Satoshi Yamamoto (dessinateur) : Moi, j’avais un manga qui était prépublié dans le Shônen Sunday et, une fois qu’il s’est terminé, il a fallu que je trouve une nouvelle série à publier. A l’époque, le manga Pocket Monster Special était réalisé par monsieur Kusaka et par une artiste qui s’appelait Mato. Mais Mato est tombée très malade et il leur fallait donc un nouveau dessinateur. Un éditeur m’a donc mis sur le coup. Il faut savoir qu’il y avait une petite compétition pour savoir qui allait être le prochain dessinateur du manga Pokémon et j’y ai participé. Bien que mon style de dessin soit différent de celui de tous les autres, je ne sais pas pourquoi mais c’est moi qui ai gagné. Et cela fait maintenant 12 ans que je dessine ce manga.
Pokémon est un véritable succès planétaire sur tous les supports, que ce soit le manga, le dessin animé, les cartes à jouer ou les jeux vidéo. Est-ce que cela constitue une pression supplémentaire pour vous ?
Hidenori Kusaka : Oui, bien sûr. Puisque c’est populaire, cela veut dire qu’il y a énormément de gens qui regardent notre travail, et donc cela signifie aussi qu’il y a beaucoup de personnes qui vont être amenées à le critiquer ou le juger. Cela n’est pas forcément facile de travailler en se disant que tout ce monde vous regarde. Cependant, il faut savoir que ce n’est pas parce qu’il y a un truc sur lequel on écrit Pokémon que cela va se vendre obligatoirement. Nous, on évite de se dire que les gens vont être content simplement car cela s’appelle Pokémon. On essaye au contraire d’oublier que cela s’appelle Pokémon pour réaliser une histoire suffisamment originale et prenante pour que les gens prennent plaisir à la lire. On peut dire que cela nous met la pression mais, en même temps, c’est aussi un peu libérateur.
Quelle marge de manœuvre vous laisse Nintendo au niveau du scénario et au niveau du dessin ? Avez-vous beaucoup de contraintes ou êtes-vous assez libres ?
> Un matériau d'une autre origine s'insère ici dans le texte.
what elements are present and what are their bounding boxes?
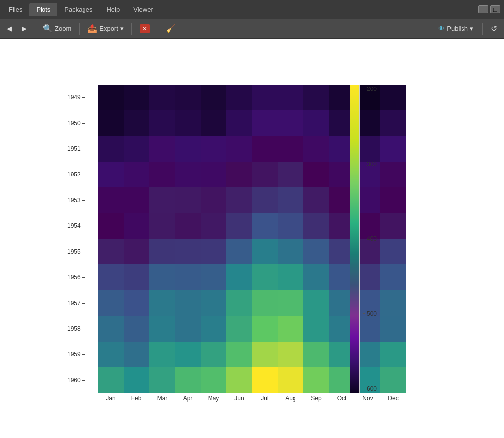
publish-button[interactable]: 👁 Publish ▾ xyxy=(433,23,478,34)
heatmap-cell xyxy=(175,264,201,290)
y-axis-label: 1960 – xyxy=(67,367,88,393)
publish-dropdown-icon: ▾ xyxy=(470,25,473,32)
heatmap-cell xyxy=(149,187,175,213)
heatmap-cell xyxy=(226,367,252,393)
heatmap-cell xyxy=(252,264,278,290)
zoom-label: Zoom xyxy=(55,25,71,32)
heatmap-cell xyxy=(124,316,149,342)
minimize-button[interactable]: — xyxy=(478,5,488,13)
heatmap-cell xyxy=(201,367,226,393)
heatmap-cell xyxy=(252,85,278,110)
x-axis-label: Mar xyxy=(149,395,175,402)
heatmap-cell xyxy=(175,316,201,342)
heatmap-cell xyxy=(124,264,149,290)
colorbar-tick: 600 xyxy=(363,385,377,392)
tab-viewer[interactable]: Viewer xyxy=(126,3,160,16)
heatmap-cell xyxy=(226,316,252,342)
export-button[interactable]: 📤 Export ▾ xyxy=(84,22,127,35)
maximize-button[interactable]: □ xyxy=(490,5,500,13)
heatmap-cell xyxy=(149,213,175,239)
x-axis-label: Sep xyxy=(303,395,329,402)
heatmap-cell xyxy=(303,264,329,290)
heatmap-cell xyxy=(149,367,175,393)
heatmap-cell xyxy=(380,110,406,136)
heatmap-cell xyxy=(278,213,303,239)
heatmap-cell xyxy=(175,136,201,162)
window-controls: — □ xyxy=(478,5,502,13)
colorbar-tick: 500 xyxy=(363,310,377,317)
heatmap-cell xyxy=(201,136,226,162)
clear-button[interactable]: ✕ xyxy=(136,22,154,35)
broom-button[interactable]: 🧹 xyxy=(162,22,180,35)
export-dropdown-icon: ▾ xyxy=(120,25,124,32)
refresh-icon: ↺ xyxy=(491,24,497,33)
x-axis-label: Apr xyxy=(175,395,201,402)
heatmap-cell xyxy=(98,213,124,239)
heatmap-cell xyxy=(149,136,175,162)
broom-icon: 🧹 xyxy=(166,24,176,33)
heatmap-cell xyxy=(149,290,175,316)
y-axis-label: 1955 – xyxy=(67,239,88,264)
colorbar-tick: 400 xyxy=(363,235,377,242)
heatmap-cell xyxy=(98,136,124,162)
nav-bar: Files Plots Packages Help Viewer — □ xyxy=(0,0,504,19)
export-label: Export xyxy=(99,25,118,32)
y-axis-label: 1956 – xyxy=(67,264,88,290)
heatmap-cell xyxy=(252,290,278,316)
heatmap-cell xyxy=(124,85,149,110)
heatmap-cell xyxy=(201,162,226,187)
zoom-button[interactable]: 🔍 Zoom xyxy=(39,22,75,35)
heatmap-cell xyxy=(201,213,226,239)
heatmap-cell xyxy=(201,290,226,316)
separator-1 xyxy=(35,23,35,35)
tab-packages[interactable]: Packages xyxy=(57,3,99,16)
x-axis-label: Dec xyxy=(380,395,406,402)
heatmap-cell xyxy=(226,213,252,239)
heatmap-cell xyxy=(124,213,149,239)
heatmap-cell xyxy=(380,162,406,187)
heatmap-cell xyxy=(124,290,149,316)
heatmap-cell xyxy=(380,316,406,342)
heatmap-cell xyxy=(175,239,201,264)
heatmap-cell xyxy=(175,162,201,187)
heatmap-cell xyxy=(175,342,201,367)
heatmap-cell xyxy=(380,136,406,162)
heatmap-cell xyxy=(201,239,226,264)
clear-icon: ✕ xyxy=(140,24,150,33)
forward-button[interactable]: ▶ xyxy=(18,23,31,34)
heatmap-cell xyxy=(278,85,303,110)
refresh-button[interactable]: ↺ xyxy=(487,22,501,35)
heatmap-cell xyxy=(303,290,329,316)
y-axis-label: 1949 – xyxy=(67,85,88,110)
heatmap-cell xyxy=(201,316,226,342)
back-button[interactable]: ◀ xyxy=(3,23,16,34)
heatmap-cell xyxy=(278,110,303,136)
heatmap-cell xyxy=(226,136,252,162)
heatmap-cell xyxy=(303,110,329,136)
heatmap-cell xyxy=(252,110,278,136)
separator-3 xyxy=(131,23,132,35)
x-axis-label: Aug xyxy=(278,395,303,402)
heatmap-cell xyxy=(226,110,252,136)
heatmap-cell xyxy=(149,342,175,367)
heatmap-cell xyxy=(98,85,124,110)
x-axis-label: May xyxy=(201,395,226,402)
heatmap-cell xyxy=(98,110,124,136)
heatmap-cell xyxy=(278,187,303,213)
plot-area: 1949 –1950 –1951 –1952 –1953 –1954 –1955… xyxy=(0,39,504,438)
heatmap-cell xyxy=(124,342,149,367)
heatmap-cell xyxy=(252,213,278,239)
heatmap-cell xyxy=(278,367,303,393)
heatmap-cell xyxy=(380,342,406,367)
heatmap-cell xyxy=(149,110,175,136)
tab-files[interactable]: Files xyxy=(2,3,29,16)
heatmap-cell xyxy=(303,162,329,187)
y-axis-label: 1952 – xyxy=(67,162,88,187)
x-axis-label: Jul xyxy=(252,395,278,402)
heatmap-cell xyxy=(124,367,149,393)
tab-plots[interactable]: Plots xyxy=(29,3,57,16)
heatmap-cell xyxy=(252,239,278,264)
heatmap-cell xyxy=(278,290,303,316)
tab-help[interactable]: Help xyxy=(99,3,126,16)
separator-2 xyxy=(79,23,80,35)
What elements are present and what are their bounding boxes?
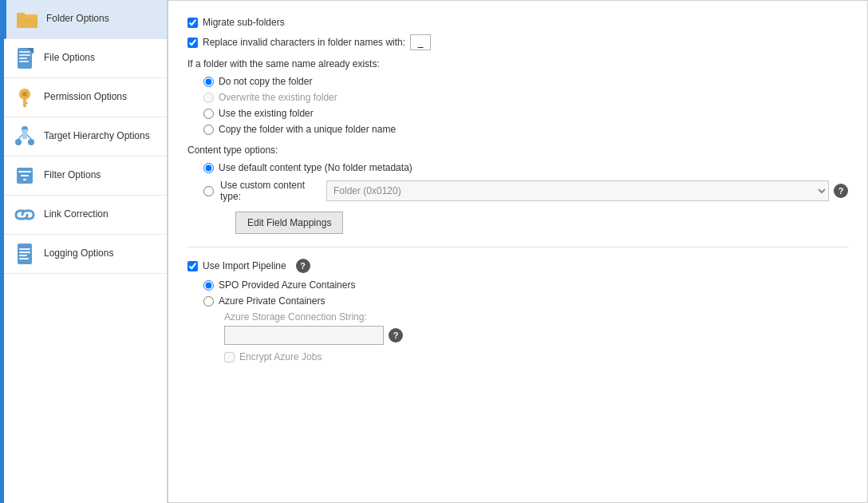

Hidenori Kusaka : Au Japon, il existe une société qui protège les intérêts de Pokémon et qui s’appelle la Pokémon Company. Il s’agit d’une société qui surveille tout ce qui a trait aux activités relevant de Pokémon. C’est la première fois au Japon qu’une société reprend ainsi une structure de fonctionnement à la Disney. Tout ce qu’ils vérifient peut ensuite être diffusé dans le monde entier. Bien entendu, s’ils ont des requêtes à faire sur le contenu de nos œuvres, nous les écoutons. En général, ce qu’ils surveillent surtout, c’est la manière dont les personnages parlent, le langage qu’ils emploient, ainsi que les détails physiques des Pokémon, comme par exemple le nombre de plumes, ce genre de choses... Bien entendu, il y a pas mal de petites règles un peu compliquées mais, d’un autre côté, on a quand même pas mal de liberté et finalement on s’équilibre bien. Nous faisons en sorte d’utiliser des choses qui n’existent pas dans le jeu vidéo et de les mettre dans le manga pour l’enrichir : on a le droit de faire cela et c’est ce qui rend le manga intéressant. Bien entendu, ces types de changements, je prends bien le temps de les expliquer à la Pokémon Company et de les justifier. Cette partie du travail est aussi très intéressante.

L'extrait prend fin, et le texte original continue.